◆ **Work item**: From the listing below, please restate exactly the lines beginning at the one with "tout le monde" and ending at the one with "Términos de uso", both included, and skip the pictures.

***** The data *****

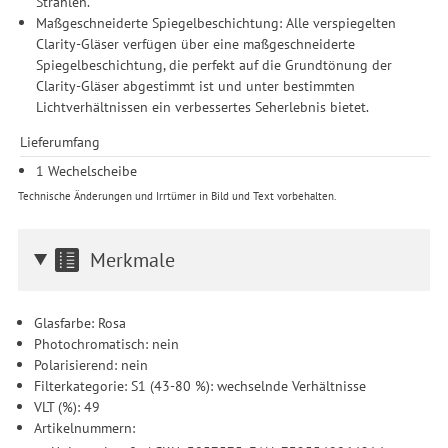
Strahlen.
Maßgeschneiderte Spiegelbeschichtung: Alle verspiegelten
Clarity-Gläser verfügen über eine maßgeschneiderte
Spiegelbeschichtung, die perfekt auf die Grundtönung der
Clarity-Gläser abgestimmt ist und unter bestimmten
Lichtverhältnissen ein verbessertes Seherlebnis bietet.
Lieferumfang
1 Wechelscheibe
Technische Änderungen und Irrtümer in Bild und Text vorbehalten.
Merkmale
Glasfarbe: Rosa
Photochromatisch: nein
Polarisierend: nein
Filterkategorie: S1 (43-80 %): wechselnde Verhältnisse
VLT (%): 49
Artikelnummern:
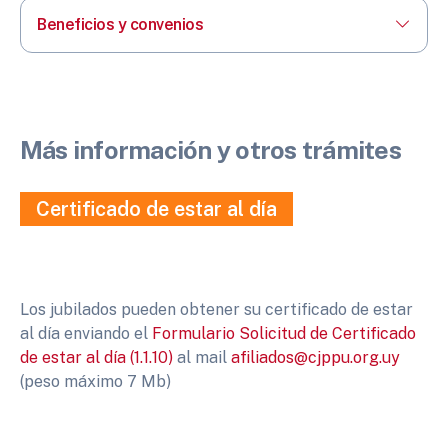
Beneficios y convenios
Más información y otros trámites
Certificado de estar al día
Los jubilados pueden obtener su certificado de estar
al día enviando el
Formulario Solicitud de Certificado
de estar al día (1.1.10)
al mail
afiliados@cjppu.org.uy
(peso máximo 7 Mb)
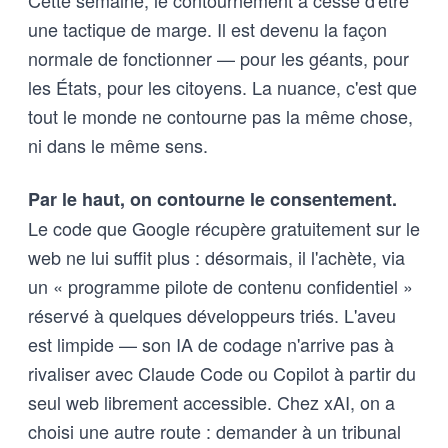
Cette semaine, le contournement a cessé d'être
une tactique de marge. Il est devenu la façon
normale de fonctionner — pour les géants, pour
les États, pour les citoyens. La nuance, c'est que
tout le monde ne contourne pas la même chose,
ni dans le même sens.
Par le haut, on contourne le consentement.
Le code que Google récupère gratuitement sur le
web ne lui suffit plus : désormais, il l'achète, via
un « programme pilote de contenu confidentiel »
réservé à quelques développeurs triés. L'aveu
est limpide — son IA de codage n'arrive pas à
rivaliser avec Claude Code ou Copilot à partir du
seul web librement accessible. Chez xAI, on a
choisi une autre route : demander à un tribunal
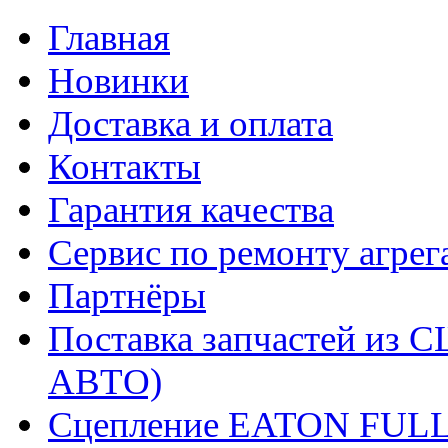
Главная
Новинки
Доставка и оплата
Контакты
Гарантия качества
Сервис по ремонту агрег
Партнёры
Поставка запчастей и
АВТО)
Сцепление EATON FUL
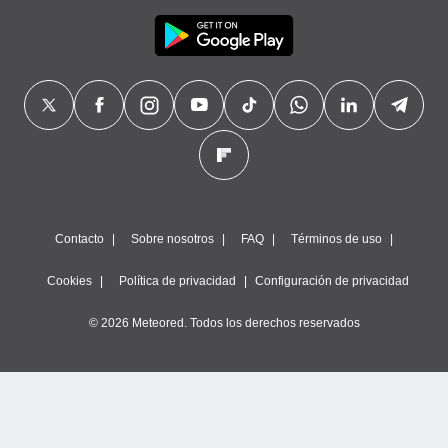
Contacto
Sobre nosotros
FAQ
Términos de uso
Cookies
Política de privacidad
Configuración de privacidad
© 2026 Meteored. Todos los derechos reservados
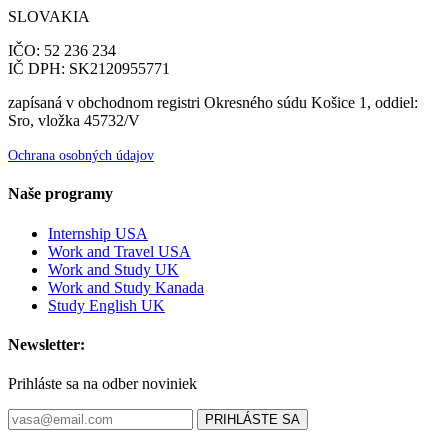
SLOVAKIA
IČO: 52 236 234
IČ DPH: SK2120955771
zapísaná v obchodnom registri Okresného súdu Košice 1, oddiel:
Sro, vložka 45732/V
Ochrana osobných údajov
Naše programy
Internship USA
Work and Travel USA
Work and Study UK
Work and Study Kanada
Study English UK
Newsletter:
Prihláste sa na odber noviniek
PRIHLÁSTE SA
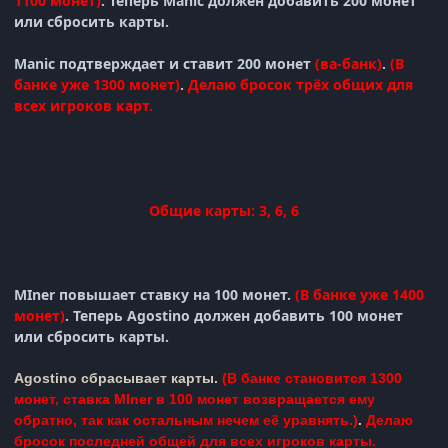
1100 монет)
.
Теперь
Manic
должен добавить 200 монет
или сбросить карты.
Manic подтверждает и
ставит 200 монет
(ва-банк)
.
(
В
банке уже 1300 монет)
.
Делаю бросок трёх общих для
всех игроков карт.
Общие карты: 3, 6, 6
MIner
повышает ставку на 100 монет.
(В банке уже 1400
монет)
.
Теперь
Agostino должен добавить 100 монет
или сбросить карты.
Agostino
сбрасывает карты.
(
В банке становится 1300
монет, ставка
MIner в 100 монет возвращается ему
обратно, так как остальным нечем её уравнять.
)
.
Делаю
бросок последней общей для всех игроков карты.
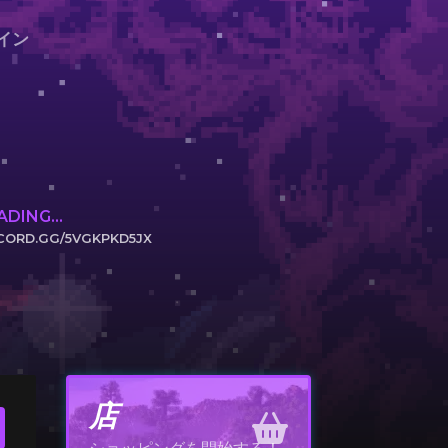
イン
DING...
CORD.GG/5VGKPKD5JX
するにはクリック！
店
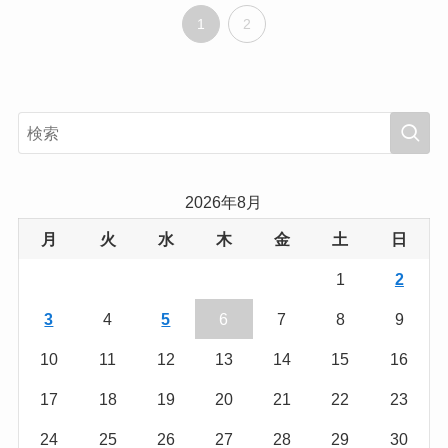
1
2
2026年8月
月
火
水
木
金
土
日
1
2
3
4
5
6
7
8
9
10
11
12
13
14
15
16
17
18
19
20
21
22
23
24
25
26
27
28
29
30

*****
***** The data *****

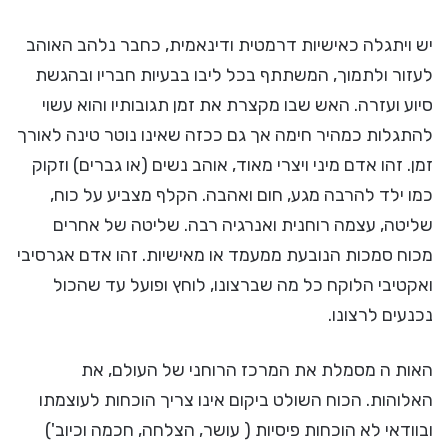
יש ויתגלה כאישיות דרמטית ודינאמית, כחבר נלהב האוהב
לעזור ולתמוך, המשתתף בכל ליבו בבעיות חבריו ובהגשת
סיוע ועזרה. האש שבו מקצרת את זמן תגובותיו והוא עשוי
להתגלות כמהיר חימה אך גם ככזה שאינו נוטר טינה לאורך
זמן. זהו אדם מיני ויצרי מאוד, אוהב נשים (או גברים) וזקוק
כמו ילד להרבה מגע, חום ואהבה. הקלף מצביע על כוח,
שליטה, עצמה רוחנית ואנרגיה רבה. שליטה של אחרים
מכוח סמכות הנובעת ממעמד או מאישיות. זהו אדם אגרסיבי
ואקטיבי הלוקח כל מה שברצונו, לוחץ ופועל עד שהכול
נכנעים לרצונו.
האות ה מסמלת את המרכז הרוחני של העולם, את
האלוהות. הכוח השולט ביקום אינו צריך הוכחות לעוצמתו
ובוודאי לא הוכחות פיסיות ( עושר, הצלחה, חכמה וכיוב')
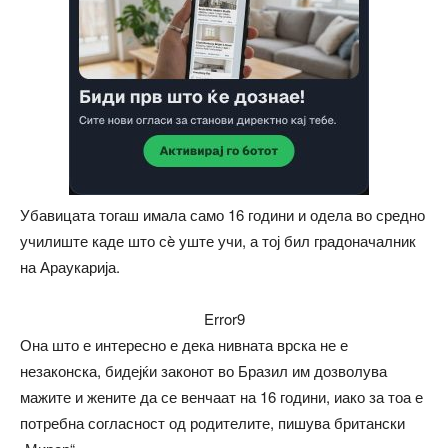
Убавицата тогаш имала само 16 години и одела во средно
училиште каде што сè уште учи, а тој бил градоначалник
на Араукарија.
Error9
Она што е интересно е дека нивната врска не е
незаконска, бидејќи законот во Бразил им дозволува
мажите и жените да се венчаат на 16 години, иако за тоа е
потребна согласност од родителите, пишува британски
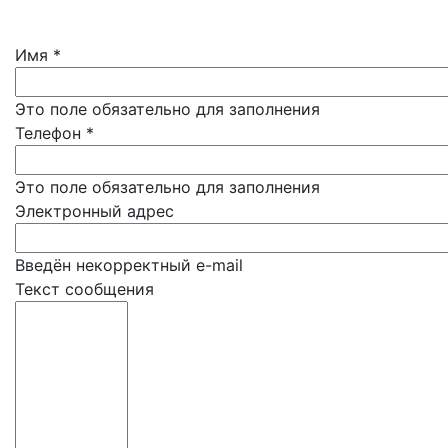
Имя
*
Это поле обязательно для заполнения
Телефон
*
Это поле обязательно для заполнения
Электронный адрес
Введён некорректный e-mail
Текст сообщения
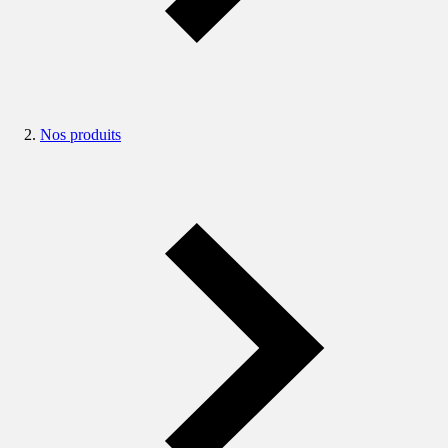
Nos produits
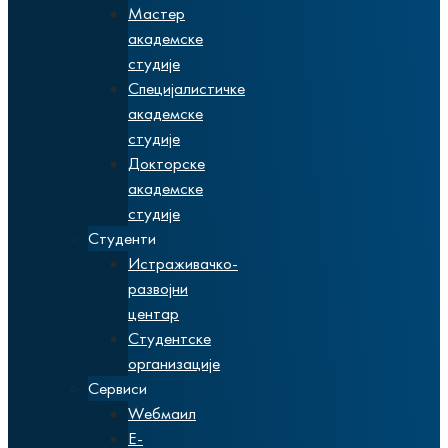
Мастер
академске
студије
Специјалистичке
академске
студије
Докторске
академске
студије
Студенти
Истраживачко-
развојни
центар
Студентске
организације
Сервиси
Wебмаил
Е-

*****

◆ **Written response**:
tout le monde ne contourne pas la même chose,
ni dans le même sens.
Par le haut, on contourne le consentement.
Le code que Google récupère gratuitement sur le
web ne lui suffit plus : désormais, il l'achète, via
un « programme pilote de contenu confidentiel »
réservé à quelques développeurs triés. L'aveu
est limpide — son IA de codage n'arrive pas à
rivaliser avec Claude Code ou Copilot à partir du
seul web librement accessible. Chez xAI, on a
choisi une autre route : demander à un tribunal
Главная
Новинки
Доставка и оплата
Контакты
Гарантия качества
Сервис по ремонту агрег
Партнёры
Поставка запчастей и
АВТО)
Сцепление EATON FUL
Contacto
Sobre nosotros
FAQ
Términos de uso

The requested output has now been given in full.